You also need to collect the target values—0 for a negative review, 1 for a positive review—in the same order as the training samples.

In [0]:
def collect_expected(dataset):
  '''Peel of the target values from the dataset'''
  expected = []
  for sample in dataset:
    expected.append(sample[0])
  
  return expected

### Padding and truncating token sequence(sequences of vectors)

Keras has a preprocessing helper method, pad_sequences, that in theory could be
used to pad your input data, but unfortunately it works only with sequences of scalars, and you have sequences of vectors. 

Let’s write a helper function of your own to pad your input data.

In [0]:
def pad_trunc(data, maxlen):
  '''For a given dataset pad with zero vectors or truncate to maxlen'''
  new_data = []

  # Create a vector of 0's the length of our word vectors
  zero_vector = []
  for _ in range(len(data[0][0])):
    zero_vector.append(0.0)
  #zero_vector = [0.0 for _ in range(len(data[0][0]))]

  for sample in data:
    if len(sample) > maxlen:
        temp = sample[:maxlen]
    elif len(sample) < maxlen:
        temp = sample
        additional_elems = maxlen - len(sample)
        for _ in range(additional_elems):
            temp.append(zero_vector)
    else:
        temp = sample
    new_data.append(temp)
  
  return new_data

### Train/Test splitting

Next you’ll split the prepared data into a training set and a test set.
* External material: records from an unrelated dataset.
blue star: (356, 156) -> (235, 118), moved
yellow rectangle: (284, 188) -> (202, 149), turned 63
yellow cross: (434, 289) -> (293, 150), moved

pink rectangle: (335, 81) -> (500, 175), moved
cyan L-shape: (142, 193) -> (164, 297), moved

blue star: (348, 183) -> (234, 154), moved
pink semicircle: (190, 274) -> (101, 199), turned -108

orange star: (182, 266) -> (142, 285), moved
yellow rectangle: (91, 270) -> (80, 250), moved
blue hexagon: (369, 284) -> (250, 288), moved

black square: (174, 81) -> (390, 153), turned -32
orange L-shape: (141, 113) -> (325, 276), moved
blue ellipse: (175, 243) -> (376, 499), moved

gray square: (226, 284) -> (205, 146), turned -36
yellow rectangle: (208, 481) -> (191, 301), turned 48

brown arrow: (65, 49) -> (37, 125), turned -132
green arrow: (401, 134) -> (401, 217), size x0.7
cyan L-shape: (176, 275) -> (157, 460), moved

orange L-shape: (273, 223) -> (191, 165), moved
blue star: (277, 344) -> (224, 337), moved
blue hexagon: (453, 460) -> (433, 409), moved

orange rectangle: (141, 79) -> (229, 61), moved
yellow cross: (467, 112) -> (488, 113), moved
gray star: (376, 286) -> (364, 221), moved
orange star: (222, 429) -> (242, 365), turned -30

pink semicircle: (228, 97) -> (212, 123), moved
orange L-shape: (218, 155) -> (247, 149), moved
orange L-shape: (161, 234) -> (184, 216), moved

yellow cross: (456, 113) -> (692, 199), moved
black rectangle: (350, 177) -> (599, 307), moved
You’re just going to split your imported dataset 80/20, but this ignores the folder of test data.

In [10]:
# gather the data and prep it.
dataset = pre_process_data('./aclImdb_v1/train')
print(len(dataset))

0


In [74]:
vectorized_data = tokenize_and_vectorize(dataset)
expected = collect_expected(dataset)

# split the data into training and testing sets.
split_point = int(len(vectorized_data) * .8)
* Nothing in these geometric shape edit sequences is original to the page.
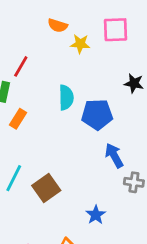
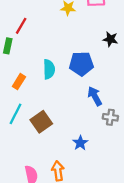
cyan semicircle: (66, 98) -> (49, 69), moved
orange rectangle: (18, 119) -> (19, 82), moved

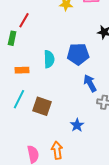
orange rectangle: (19, 82) -> (22, 70), turned 56
brown square: (41, 122) -> (42, 106), turned -36

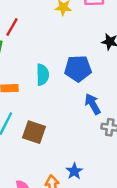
blue star: (77, 125) -> (74, 171), moved

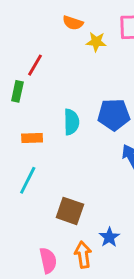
brown square: (34, 132) -> (70, 211), moved

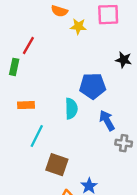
cyan semicircle: (71, 122) -> (71, 109), moved
cyan line: (28, 180) -> (37, 136), moved

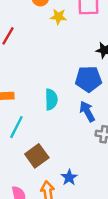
blue pentagon: (93, 86) -> (88, 79), moved
brown square: (57, 165) -> (37, 156), turned 35

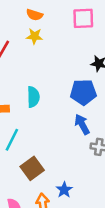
yellow star: (58, 17) -> (34, 36), moved
cyan semicircle: (51, 99) -> (33, 97), moved

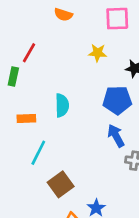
yellow star: (34, 36) -> (98, 53), moved

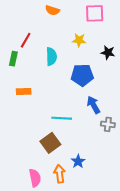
blue pentagon: (117, 100) -> (82, 75), moved
cyan semicircle: (62, 105) -> (51, 57), moved
cyan line: (38, 153) -> (62, 118), moved, turned 66

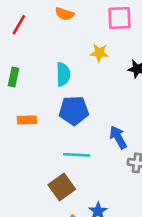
red line: (26, 40) -> (19, 25), moved
blue pentagon: (82, 75) -> (74, 111), moved

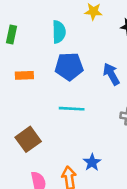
blue arrow: (118, 137) -> (111, 74), moved
brown square: (62, 187) -> (28, 139), moved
x_train = vectorized_data[:split_point]
y_train = expected[:split_point]
x_test = vectorized_data[split_point:]
y_test = expected[split_point:]

IndexError: ignored

### Hyper-parameters

The next sets most of the hyperparameters for the net.

In [0]:
maxlen = 400          # holds the maximum review length
batch_size = 32       # How many samples to show the net before backpropagating the error and updating the weights
embedding_dims = 300  # Length of the token vectors you’ll create for passing into the convnet
epochs = 2            # Number of times we will pass the entire training dataset through the network

Then you need to pass your train and test data into the padder/truncator. After that you can convert it to numpy arrays to make Keras happy. This is a tensor with the shape (number of samples, sequence length, word vector length) that you need for your CNN.

In [69]:
# further prep the data by making each point of uniform length.
x_train = pad_trunc(x_train, maxlen)
x_test = pad_trunc(x_test, maxlen)

IndexError: ignored

In [0]:
# reshape into a numpy data structure.
x_train = np.reshape(x_train, (len(x_train), maxlen, embedding_dims))
y_train = np.array(y_train)

x_test = np.reshape(x_test, (len(x_test), maxlen, embedding_dims))
y_test = np.array(y_test)

Phew; finally you’re ready to build a neural network.
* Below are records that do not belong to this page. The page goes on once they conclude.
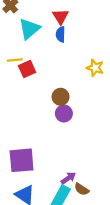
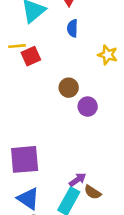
blue semicircle: (61, 34) -> (72, 28), moved
purple circle: (64, 113) -> (88, 107), moved

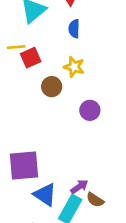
yellow star: (108, 55) -> (74, 67), moved
brown circle: (69, 88) -> (52, 87), moved
blue triangle: (28, 199) -> (45, 195), moved

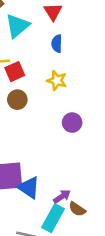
brown circle: (52, 87) -> (17, 100), moved
blue triangle: (45, 195) -> (29, 188), moved

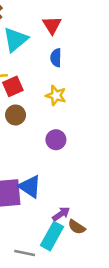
purple circle: (72, 123) -> (56, 140), moved
blue triangle: (29, 188) -> (30, 187), moved

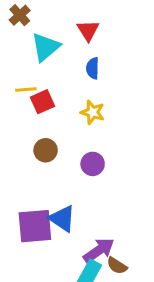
brown circle: (16, 115) -> (46, 150), moved
purple arrow: (61, 214) -> (99, 250), size x1.5

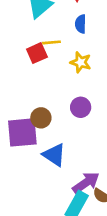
yellow line: (26, 90) -> (52, 42), moved
brown circle: (46, 150) -> (41, 118), moved
purple square: (35, 226) -> (22, 132), moved

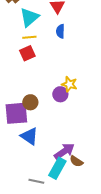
yellow line: (52, 42) -> (29, 37), moved
yellow star: (81, 62) -> (69, 84), moved
blue triangle: (54, 155) -> (29, 136), moved

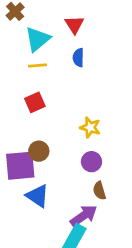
red square: (27, 53) -> (35, 102), moved
purple circle: (60, 94) -> (91, 162), moved
brown semicircle: (76, 161) -> (99, 191), moved, turned 40

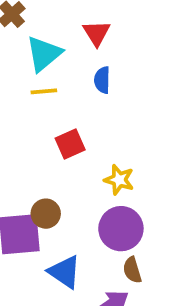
red square: (35, 102) -> (70, 144), moved
purple circle: (91, 162) -> (121, 229), size x1.5
blue triangle: (37, 196) -> (65, 272), moved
## LSTM Long-Short-Term Memory network architecture

**LSTMs** introduce the concept of a state for each layer in the recurrent network. The state acts as its memory. You can think of it as adding attributes to a class in objectoriented programming. The memory state’s attributes are updated with each training example.

In LSTMs, the rules that govern the information stored in the state (memory) are trained neural nets themselves—therein lies the magic. They can be trained to learn what to remember, while at the same time the rest of the recurrent net learns to predict
the target label! With the introduction of a memory and state, you can begin to learn dependencies that stretch not just one or two tokens away, but across the entirety of each data sample. With those long-term dependencies in hand, you can start to see beyond the words themselves and into something deeper about language.

With LSTMs, patterns that humans take for granted and process on a subconscious level begin to be available to your model. And with those patterns, you can not only more accurately predict sample classifications, but you can start to generate novel text using those patterns. The state of the art in this field is still far from perfect, but the results you’ll see, even in your toy examples, are striking.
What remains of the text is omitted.